§ Exercise description
Among the lines of the data, copy those that hold "post".

§ Material provided
● ● ● ●
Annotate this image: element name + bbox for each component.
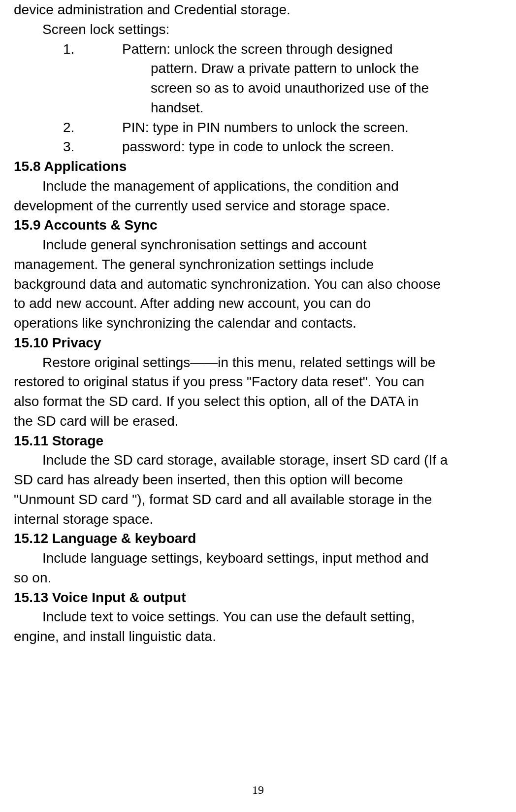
heading-15-11: 15.11 Storage [14, 431, 502, 451]
para-15-8-l2: development of the currently used servic… [14, 196, 502, 216]
para-15-10-l4: the SD card will be erased. [14, 411, 502, 431]
para-15-13-l2: engine, and install linguistic data. [14, 627, 502, 646]
para-15-8-l1: Include the management of applications, … [14, 176, 502, 196]
screen-lock-label: Screen lock settings: [14, 20, 502, 39]
heading-15-10: 15.10 Privacy [14, 333, 502, 353]
list-num-1: 1. [63, 39, 122, 59]
para-15-10-l3: also format the SD card. If you select t… [14, 392, 502, 411]
document-content: device administration and Credential sto… [14, 0, 502, 646]
para-15-10-l1: Restore original settings——in this menu,… [14, 353, 502, 372]
para-15-13-l1: Include text to voice settings. You can … [14, 607, 502, 627]
para-15-9-l2: management. The general synchronization … [14, 255, 502, 274]
heading-15-9: 15.9 Accounts & Sync [14, 215, 502, 235]
list-item-2: 2.PIN:type in PIN numbers to unlock the … [14, 118, 502, 137]
list-text-1a: Pattern: unlock the screen through desig… [122, 41, 392, 57]
para-15-12-l1: Include language settings, keyboard sett… [14, 548, 502, 568]
list-label-2: PIN: [122, 118, 153, 137]
list-text-1d: handset. [14, 98, 502, 118]
intro-line: device administration and Credential sto… [14, 0, 502, 20]
para-15-9-l3: background data and automatic synchroniz… [14, 274, 502, 294]
para-15-11-l1: Include the SD card storage, available s… [14, 450, 502, 470]
list-item-1: 1.Pattern: unlock the screen through des… [14, 39, 502, 59]
para-15-11-l2: SD card has already been inserted, then … [14, 470, 502, 490]
heading-15-13: 15.13 Voice Input & output [14, 588, 502, 608]
para-15-9-l4: to add new account. After adding new acc… [14, 294, 502, 313]
list-num-2: 2. [63, 118, 122, 137]
list-item-3: 3.password: type in code to unlock the s… [14, 137, 502, 157]
para-15-9-l5: operations like synchronizing the calend… [14, 313, 502, 333]
page-number: 19 [0, 781, 516, 798]
para-15-10-l2: restored to original status if you press… [14, 372, 502, 392]
para-15-9-l1: Include general synchronisation settings… [14, 235, 502, 255]
para-15-12-l2: so on. [14, 568, 502, 588]
heading-15-12: 15.12 Language & keyboard [14, 529, 502, 548]
list-num-3: 3. [63, 137, 122, 157]
para-15-11-l4: internal storage space. [14, 509, 502, 529]
para-15-11-l3: "Unmount SD card "), format SD card and … [14, 490, 502, 509]
list-text-1b: pattern. Draw a private pattern to unloc… [14, 59, 502, 78]
list-text-1c: screen so as to avoid unauthorized use o… [14, 78, 502, 98]
heading-15-8: 15.8 Applications [14, 157, 502, 176]
list-text-2: type in PIN numbers to unlock the screen… [153, 120, 409, 135]
list-text-3: password: type in code to unlock the scr… [122, 139, 394, 154]
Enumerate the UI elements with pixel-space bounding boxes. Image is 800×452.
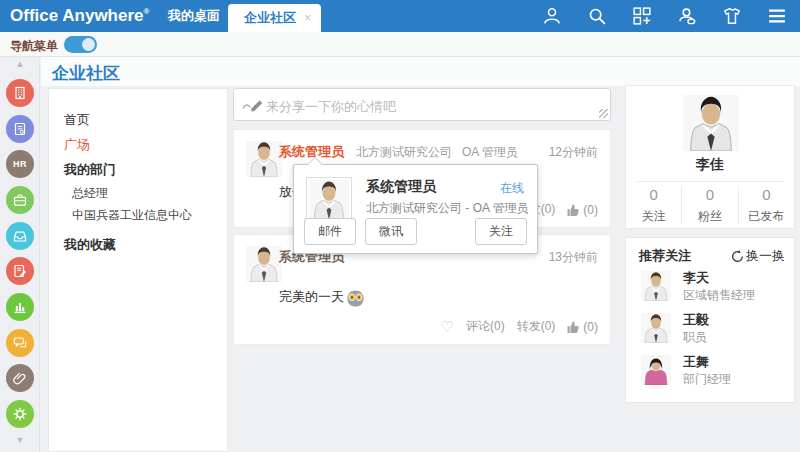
person-name[interactable]: 王舞 (683, 353, 709, 371)
avatar (641, 355, 671, 385)
refresh-icon (731, 250, 744, 263)
menu-icon[interactable] (768, 7, 786, 25)
tab-my-desktop[interactable]: 我的桌面 (152, 0, 236, 32)
refresh-button[interactable]: 换一换 (731, 247, 785, 265)
stat-value: 0 (682, 186, 737, 203)
mail-button[interactable]: 邮件 (304, 218, 356, 245)
weixun-button[interactable]: 微讯 (365, 218, 417, 245)
avatar[interactable] (246, 246, 282, 282)
post-action-bar: ♡ 评论(0) 转发(0) (0) (441, 318, 598, 335)
thumb-up-icon (567, 321, 580, 333)
person-role: 部门经理 (683, 371, 731, 388)
popup-buttons: 邮件 微讯 关注 (304, 218, 527, 245)
popup-avatar (306, 177, 352, 223)
tab-close-icon[interactable]: × (304, 11, 311, 25)
nav-group-my-favorites[interactable]: 我的收藏 (49, 232, 227, 257)
apps-icon[interactable] (633, 7, 651, 25)
recommend-item[interactable]: 李天 区域销售经理 (641, 269, 786, 307)
gear-icon[interactable] (6, 400, 34, 428)
follow-button[interactable]: 关注 (475, 218, 527, 245)
office-anywhere-app: Office Anywhere® 我的桌面 企业社区× 导航菜单 ▲ HR (0, 0, 800, 452)
nav-menu-toggle[interactable] (64, 36, 97, 53)
favorite-heart-icon[interactable]: ♡ (441, 321, 454, 333)
stat-published[interactable]: 0 已发布 (738, 186, 794, 225)
hr-icon[interactable]: HR (6, 150, 34, 178)
registered-mark: ® (144, 7, 150, 16)
stat-label: 关注 (626, 208, 681, 225)
sub-toolbar: 导航菜单 (0, 32, 800, 57)
recommend-title: 推荐关注 (639, 247, 691, 265)
stat-following[interactable]: 0 关注 (626, 186, 681, 225)
contacts-icon[interactable] (678, 7, 696, 25)
avatar (641, 271, 671, 301)
post-author-meta: 北方测试研究公司 OA 管理员 (356, 144, 518, 161)
nav-item-home[interactable]: 首页 (49, 107, 227, 132)
chart-icon[interactable] (6, 293, 34, 321)
nav-item-info-center[interactable]: 中国兵器工业信息中心 (49, 204, 227, 226)
person-name[interactable]: 王毅 (683, 311, 709, 329)
share-input[interactable] (266, 90, 596, 119)
tab-enterprise-community[interactable]: 企业社区× (228, 4, 321, 32)
person-role: 区域销售经理 (683, 287, 755, 304)
popup-user-name: 系统管理员 (366, 178, 436, 196)
inbox-icon[interactable] (6, 222, 34, 250)
nav-group-my-departments[interactable]: 我的部门 (49, 157, 227, 182)
like-button[interactable]: (0) (567, 203, 598, 217)
forward-button[interactable]: 转发(0) (517, 318, 556, 335)
search-icon[interactable] (588, 7, 606, 25)
refresh-label: 换一换 (746, 247, 785, 265)
user-icon[interactable] (543, 7, 561, 25)
title-band (41, 57, 800, 86)
comment-button[interactable]: 评论(0) (466, 318, 505, 335)
nav-menu-label: 导航菜单 (10, 38, 58, 55)
stat-label: 粉丝 (682, 208, 737, 225)
briefcase-icon[interactable] (6, 186, 34, 214)
nav-item-plaza[interactable]: 广场 (49, 132, 227, 157)
profile-stats: 0 关注 0 粉丝 0 已发布 (626, 186, 794, 225)
top-bar: Office Anywhere® 我的桌面 企业社区× (0, 0, 800, 32)
stat-label: 已发布 (739, 208, 794, 225)
my-profile-card: 李佳 0 关注 0 粉丝 0 已发布 (625, 85, 795, 229)
message-icon[interactable] (6, 329, 34, 357)
like-count: (0) (583, 203, 598, 217)
page-title: 企业社区 (52, 62, 120, 85)
post-text: 完美的一天 (279, 288, 344, 306)
post-timestamp: 13分钟前 (549, 249, 598, 266)
like-count: (0) (583, 320, 598, 334)
pen-icon (242, 98, 264, 112)
like-button[interactable]: (0) (567, 320, 598, 334)
paperclip-icon[interactable] (6, 364, 34, 392)
nav-item-general-manager[interactable]: 总经理 (49, 182, 227, 204)
document-icon[interactable] (6, 115, 34, 143)
stat-value: 0 (626, 186, 681, 203)
recommend-item[interactable]: 王毅 职员 (641, 311, 786, 349)
resize-handle[interactable] (599, 109, 608, 118)
tab-label: 企业社区 (244, 10, 296, 25)
online-status[interactable]: 在线 (500, 180, 524, 197)
divider (636, 181, 784, 182)
my-name: 李佳 (626, 156, 794, 174)
rail-scroll-up-icon[interactable]: ▲ (0, 59, 40, 69)
hr-icon-label: HR (13, 159, 27, 169)
recommend-follow-card: 推荐关注 换一换 李天 区域销售经理 王毅 职员 王舞 部门经理 (625, 237, 795, 403)
popup-user-title: 北方测试研究公司 - OA 管理员 (366, 200, 529, 217)
rail-scroll-down-icon[interactable]: ▼ (0, 435, 40, 445)
community-nav-panel: 首页 广场 我的部门 总经理 中国兵器工业信息中心 我的收藏 (48, 88, 228, 452)
person-name[interactable]: 李天 (683, 269, 709, 287)
my-avatar[interactable] (683, 95, 739, 151)
post-content: 完美的一天 (279, 285, 365, 308)
building-icon[interactable] (6, 79, 34, 107)
avatar[interactable] (246, 141, 282, 177)
theme-icon[interactable] (723, 7, 741, 25)
stat-value: 0 (739, 186, 794, 203)
app-logo[interactable]: Office Anywhere® (10, 6, 149, 26)
crying-robot-emoji (346, 289, 365, 308)
post-timestamp: 12分钟前 (549, 144, 598, 161)
stat-followers[interactable]: 0 粉丝 (681, 186, 737, 225)
header-icon-group (543, 0, 786, 32)
recommend-item[interactable]: 王舞 部门经理 (641, 353, 786, 391)
contract-icon[interactable] (6, 257, 34, 285)
toggle-knob (82, 38, 95, 51)
share-box (233, 88, 611, 121)
user-profile-popup: 系统管理员 在线 北方测试研究公司 - OA 管理员 邮件 微讯 关注 (293, 164, 538, 254)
● ● ● ●
§ Result below
post-action-bar: ♡ 评论(0) 转发(0) (0) (441, 318, 598, 335)
post-author-meta: 北方测试研究公司 OA 管理员 (356, 144, 518, 161)
post-text: 完美的一天 (279, 288, 344, 306)
post-timestamp: 13分钟前 (549, 249, 598, 266)
post-content: 完美的一天 (279, 285, 365, 308)
post-timestamp: 12分钟前 (549, 144, 598, 161)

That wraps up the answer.